Black Friday Overview

In April 15 2011, a day that is now dubbed as “Black Friday” in the online poker world, the U.S. Department of Justice (DoJ) cracked down on three of the largest online poker sites that were offering real money poker games to players from the United States.

The DoJ seized the websites of the big three: PokerStars, Full Tilt Poker, and Absolute Poker/Ultimate Bet. The US players that were playing on these sites could no longer play their usual poker games or access the bankrolls they had on these sites.

PokerStars paid back money to U.S. players in full after an agreement was made with the DoJ just several weeks after Black Friday happened. Unfortunately, players on Full Tilt and the Cereus network were not so lucky. Either they had to wait years to get access to their funds or still haven’t got their money.

Just at the beginning of 2014, Full Tilt Poker began paying back U.S. players, almost three years after the shocking news of Black Friday, and it’s looking like the players on Absolute Poker and Ultimate Bet will never see their funds. This online gaming company was essentially crippled from Black Friday, since the majority of its player base was from the United States.

In addition to the seizure of some prominent .com domains associated with the online poker operators that were servicing US players, the CEOs of these companies as well as their payment processors had been charged and were issued with international arrest warrants as a result of the Black Friday indictments. The list of those who were charged included:

  • Isai Scheinberg (Founder of Pokerstars)
  • Raymond Bitar (CEO Full Tilt Poker)
  • John Campos (CEO Sun Trust Bank)
  • Scott Tom
  • Brent Beckley
  • Nelson Burtnick
  • Paul Tate
  • Ryan Lang
  • Bradley Franzen
  • Ira Rubin
  • Chad Elie

Those that were arrested are facing charges of bank fraud, money laundering, and violation of UIGEA (Unlawful Internet Gambling Enforcement Act), a gambling bill that was passed in 2006.

Due to the ambiguity of the bill, it was unsure whether online poker was illegal or not. The specifics of the UIGEA bill focused on financial transactions related to online gambling, but it was widely understood that poker, being a game of skill, was not considered gambling like other games of chance.
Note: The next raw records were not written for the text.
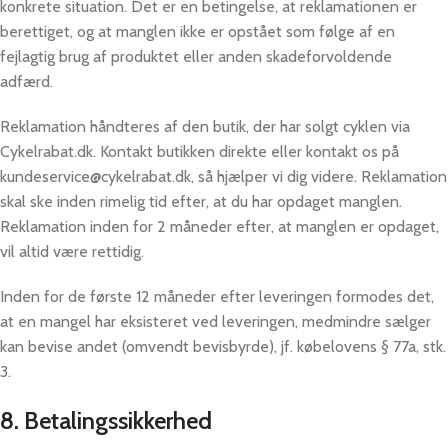
konkrete situation. Det er en betingelse, at reklamationen er
berettiget, og at manglen ikke er opstået som følge af en
fejlagtig brug af produktet eller anden skadeforvoldende
adfærd.
Reklamation håndteres af den butik, der har solgt cyklen via
Cykelrabat.dk. Kontakt butikken direkte eller kontakt os på
kundeservice@cykelrabat.dk, så hjælper vi dig videre. Reklamation
skal ske inden rimelig tid efter, at du har opdaget manglen.
Reklamation inden for 2 måneder efter, at manglen er opdaget,
vil altid være rettidig.
Inden for de første 12 måneder efter leveringen formodes det,
at en mangel har eksisteret ved leveringen, medmindre sælger
kan bevise andet (omvendt bevisbyrde), jf. købelovens § 77a, stk.
3.
8. Betalingssikkerhed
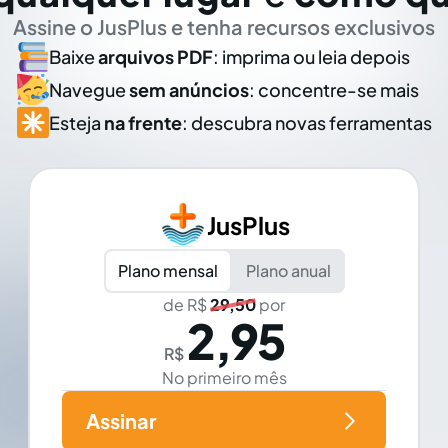
Assine o JusPlus e tenha recursos exclusivos
Baixe
arquivos PDF
: imprima ou leia depois
Navegue
sem anúncios
: concentre-se mais
Esteja
na frente
: descubra novas ferramentas
JusPlus
Plano mensal
Plano anual
de R$
29,50
por
2,95
R$
No primeiro mês
Assinar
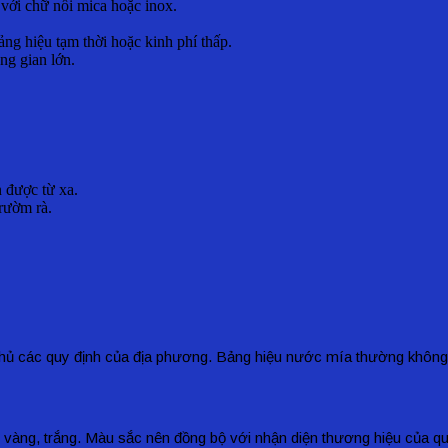
 với chữ nổi mica hoặc inox.
bảng hiệu tạm thời hoặc kinh phí thấp.
ng gian lớn.
 được từ xa.
rườm rà.
thủ các quy định của địa phương. Bảng hiệu nước mía thường không c
, vàng, trắng. Màu sắc nên đồng bộ với nhận diện thương hiệu của 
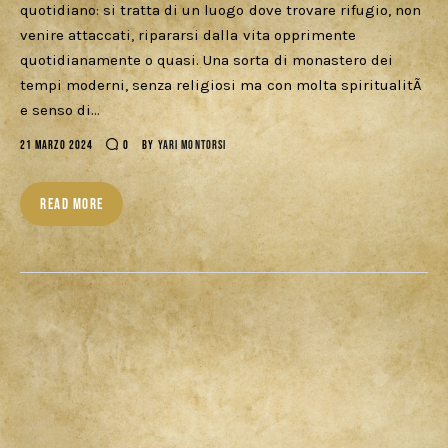
quotidiano: si tratta di un luogo dove trovare rifugio, non
venire attaccati, ripararsi dalla vita opprimente
quotidianamente o quasi. Una sorta di monastero dei
tempi moderni, senza religiosi ma con molta spiritualitÃ
e senso di…
21 MARZO 2024
0
BY
YARI MONTORSI
READ MORE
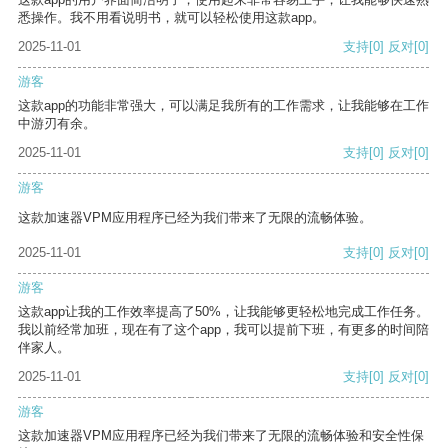
悉操作。我不用看说明书，就可以轻松使用这款app。
2025-11-01
支持
[0]
反对
[0]
游客
这款app的功能非常强大，可以满足我所有的工作需求，让我能够在工作
中游刃有余。
2025-11-01
支持
[0]
反对
[0]
游客
这款加速器VPM应用程序已经为我们带来了无限的流畅体验。
2025-11-01
支持
[0]
反对
[0]
游客
这款app让我的工作效率提高了50%，让我能够更轻松地完成工作任务。
我以前经常加班，现在有了这个app，我可以提前下班，有更多的时间陪
伴家人。
2025-11-01
支持
[0]
反对
[0]
游客
这款加速器VPM应用程序已经为我们带来了无限的流畅体验和安全性保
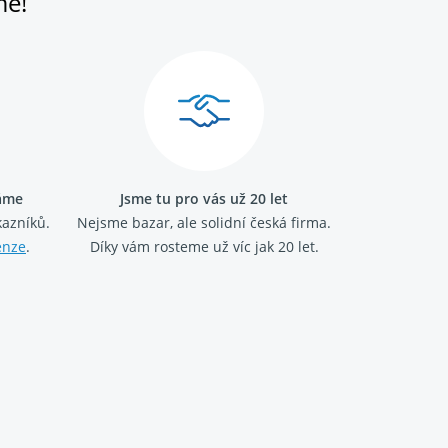
me!
ráme
Jsme tu pro vás už 20 let
kazníků.
Nejsme bazar, ale solidní česká firma.
enze
.
Díky vám rosteme už víc jak 20 let.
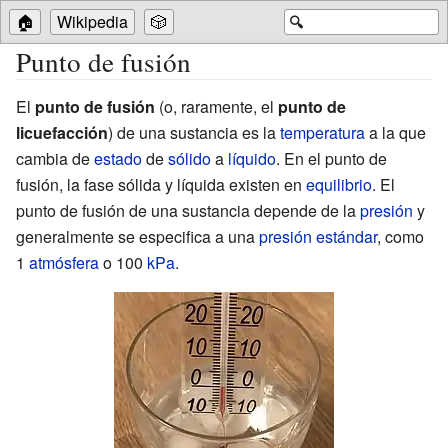
🏠
Wikipedia
🎲
🔍
Punto de fusión
El
punto de fusión
(o, raramente, el
punto de
licuefacción
) de una sustancia es la
temperatura
a la que
cambia de
estado
de
sólido
a
líquido
. En el punto de
fusión, la fase sólida y líquida existen en
equilibrio
. El
punto de fusión de una sustancia depende de la
presión
y
generalmente se especifica a una
presión estándar
, como
1
atmósfera
o 100
kPa
.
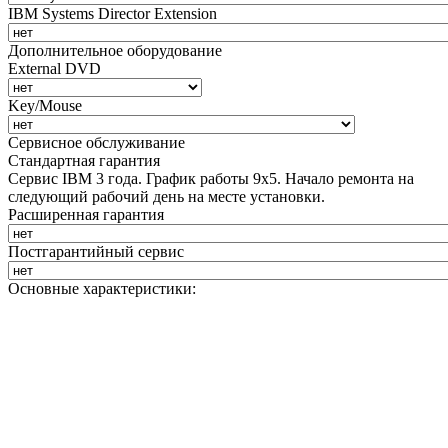
IBM Systems Director Extension
Дополнительное оборудование
External DVD
Key/Mouse
Сервисное обслуживание
Стандартная гарантия
Сервис IBM 3 года. График работы 9х5. Начало ремонта на
следующий рабочий день на месте установки.
Расширенная гарантия
Постгарантийный сервис
Основные характеристики:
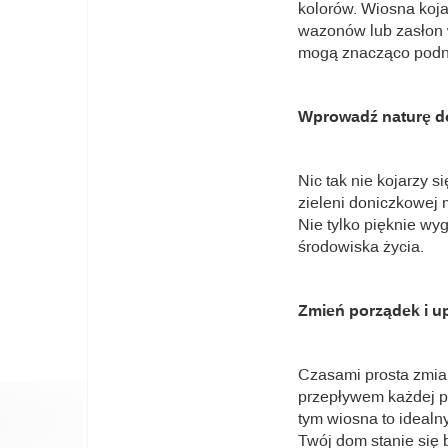
kolorów. Wiosna koja
wazonów lub zasłon w
mogą znacząco podni
Wprowadź naturę d
Nic tak nie kojarzy s
zieleni doniczkowej 
Nie tylko pięknie wy
środowiska życia.
Zmień porządek i u
Czasami prosta zmia
przepływem każdej pr
tym wiosna to idealn
Twój dom stanie się b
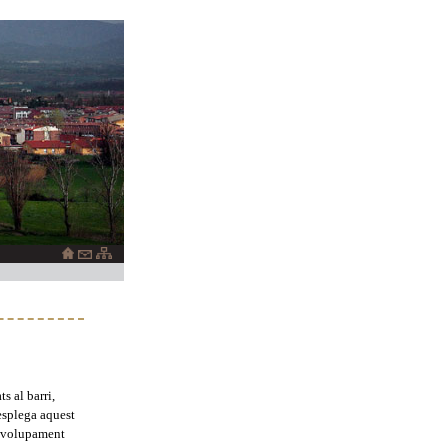
s al barri,
esplega aquest
senvolupament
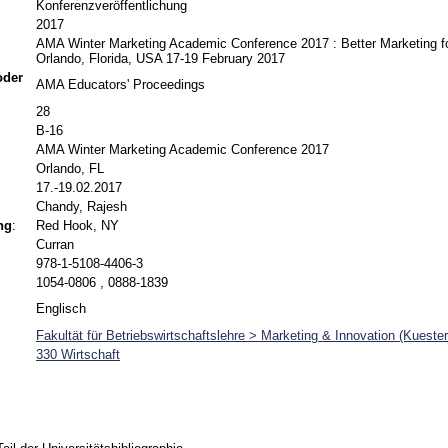
Konferenzveröffentlichung
2017
AMA Winter Marketing Academic Conference 2017 : Better Marketing for
Orlando, Florida, USA 17-19 February 2017
 oder
AMA Educators' Proceedings
28
B-16
AMA Winter Marketing Academic Conference 2017
Orlando, FL
17.-19.02.2017
Chandy, Rajesh
ng
:
Red Hook, NY
Curran
978-1-5108-4406-3
1054-0806 , 0888-1839
Englisch
Fakultät für Betriebswirtschaftslehre > Marketing & Innovation (Kuester
330 Wirtschaft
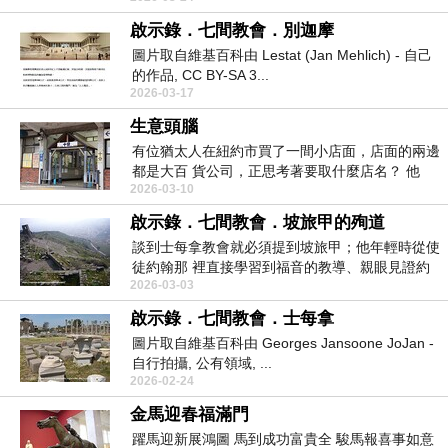
啟示錄．七間教會．別迦摩
圖片取自維基百科由 Lestat (Jan Mehlich) - 自己
的作品, CC BY-SA 3...
2026-03-17
生意頭腦
有位猶太人在紐約市買了一間小店面，店面的兩邊
都是大百 貨公司，正思考著要取什麼店名？ 他
2026-03-10
後...
啟示錄．七間教會．坡旅甲的殉道
談到士每拿教會就必須提到坡旅甲；他年輕時從使
徒約翰那 裡直接學習到福音的教導、親眼見證約
2026-03-03
翰的事工，...
啟示錄．七間教會．士每拿
圖片取自維基百科由 Georges Jansoone JoJan -
自行拍攝, 公有領域, ...
2026-02-24
金馬迎春福滿門
躍馬迎新展鴻圖 馬到成功富貴全 駿馬報喜事如意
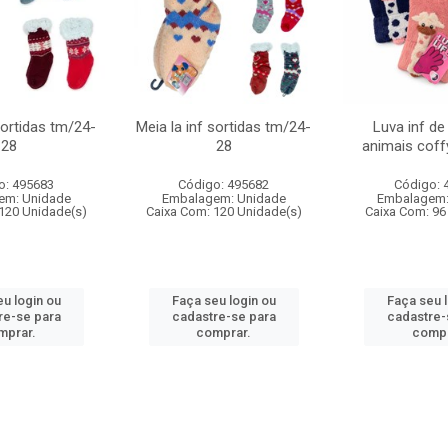
sortidas tm/24-
Meia la inf sortidas tm/24-
Luva inf de
28
28
animais cof
o: 495683
Código: 495682
Código: 
em: Unidade
Embalagem: Unidade
Embalagem:
120 Unidade(s)
Caixa Com: 120 Unidade(s)
Caixa Com: 96
u login ou
Faça seu login ou
Faça seu 
re-se para
cadastre-se para
cadastre-
mprar.
comprar.
compr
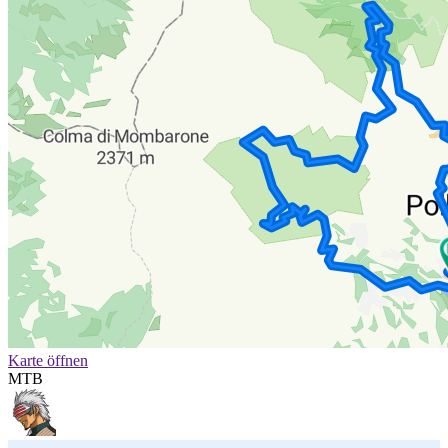
Karte öffnen
MTB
Because of this, many online poker operators were reluctant to leave the US market. In fact, following the UIGEA the online poker industry continued to grow, right up until Black Friday hit.

Poker sites like PokerStars and Full Tilt endorsed poker television broadcasts like Poker After Dark and PokerStars The Big Game. All this exposure helped make online poker and these two sites in particular more and more popular. The game also created many poker celebrities, including the likes of Phil Ivey, Daniel Negreanu, Chris “Jesus” Ferguson, Howard Lederer, Phil Hellmuth and many others. So when Black Friday hit, it came as a huge surprise to many people.

What’s happened post-Black Friday?

PokerStars acquired the Full Tilt Poker brand and still offer their poker games to non-US markets. In terms of what’s happened in the United States, there is little doubt that the online poker landscape in the United States had permanently changed.

Black Friday created a lot of fear and anxiety amongst the poker community, as they could no longer play online poker on their favorite poker sites. Some players took matters into their own hands and traveled to other countries to continue to play online poker.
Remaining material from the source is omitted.